The easiest way to test this is to do something like this:

1
2
3
4
5
6
7
8
9
10
11
const char* c = "£";  // £ sign is U+A3, which in UTF-8 is stored as 0xC2 0xA3

// so an easy way to check to see if it's really UTF-8:
if( c[0] == 0xC2 && c[1] == 0xA3 )
{
  // yes, it's UTF-8
}
else
{
  // no, it's some other encoding
}


This would probably be better done with an assert or something.

If you want to ensure that it's UTF-8 all around, the safe bet is this:

 
const char* c = "\xC2\xA3";


but that's hardly intuitive...
Mar 16, 2012 at 3:50pm
First of all thanks a lot for you post Disch.

1
2
3
4
5
6
7
8
9
10
11
12
13
        const char *c = "£";

	if( c[0] == 0xC2 && c[1] == 0xA3 )
	{
		printf("%c\n", c[0]);
		printf("%c\n", c[1]);
	}
	else
	{
		printf("%c\n", c[0]);
		printf("%c\n", c[1]);
	}


if test fails and control goes into else part.
c[0] is some wired character
c[1] is 0
Last edited on Mar 16, 2012 at 3:51pm
Mar 16, 2012 at 4:14pm
Well, it doesn't appear to be Windows 1252 (a superset of ISO 8859-1) because the pound sign is A3. What's your default non-Unicode charset in Control Panel? Maybe that's the one used by the compiler?
Mar 17, 2012 at 1:40pm
@webJose
Can you please elaborate how can I access the "non-Unicode charset in Control Panel"?
Mar 17, 2012 at 3:00pm
The setting is in Region and Language, Administrative tab, but it seem that the setting has changed now.
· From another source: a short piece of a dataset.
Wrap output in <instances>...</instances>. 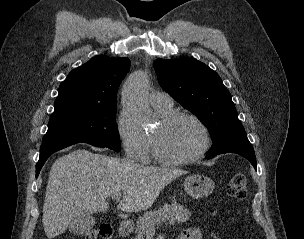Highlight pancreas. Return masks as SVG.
<instances>
[{"label": "pancreas", "instance_id": "cf45deb5", "mask_svg": "<svg viewBox=\"0 0 304 239\" xmlns=\"http://www.w3.org/2000/svg\"><path fill=\"white\" fill-rule=\"evenodd\" d=\"M190 216L191 212L184 209L182 205L177 204L175 201L172 202L171 205L165 204L156 210L145 212L136 222L134 239H144L146 232L151 227L155 228V225L162 222L168 221L172 225L185 223L189 220Z\"/></svg>", "mask_w": 304, "mask_h": 239}]
</instances>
You now select a locale and I guess that selects the charset to use. See if the actual value stored in memory is altered when you change this setting.
Mar 17, 2012 at 3:30pm
> If I write the statement below in C++ under visual studio, what will be encoding here.
> const char *c = "£";

The encoding of both the source character set and the execution character set are specified as ' implementation-defined'.
For the Microsoft C/C++ compiler, the source and execution character sets are both ASCII. - http://msdn.microsoft.com/en-us/library/6aw8xdf2.aspx


To specify encoding, use the u8, u or U encoding prefix.
1
2
3
4
5
6
     const char* const narrow = "abcd" ;
     const wchar_t* const wide = L"abcd" ;

     const char* const utf8 = u8"abcd" ;
     const char16_t* const utf16 = u"abcd" ;
     const char32_t* const utf32 = U"abcd" ;




Mar 18, 2012 at 12:20pm
@JLBorges

Thanks for the information.

Just for clarification, I wants to know whether u8, u and U are C/C++ standard or Microsoft extension?

Mar 18, 2012 at 12:28pm
1
2
3
const char* const utf8 = u8"abcd" ;
const char16_t* const utf16 = u"abcd" ;
const char32_t* const utf32 = U"abcd";



In visual studio 2010 I am getting error if I use u8, u or U.

Can you please explain about this.
Mar 18, 2012 at 1:44pm
It's in the C++11 standard. Not sure if visual studio 2010 supports this feature or not.
Mar 18, 2012 at 2:11pm
Thanks Peter!!

Nice to know c++ comes with this!
Topic archived. No new replies allowed.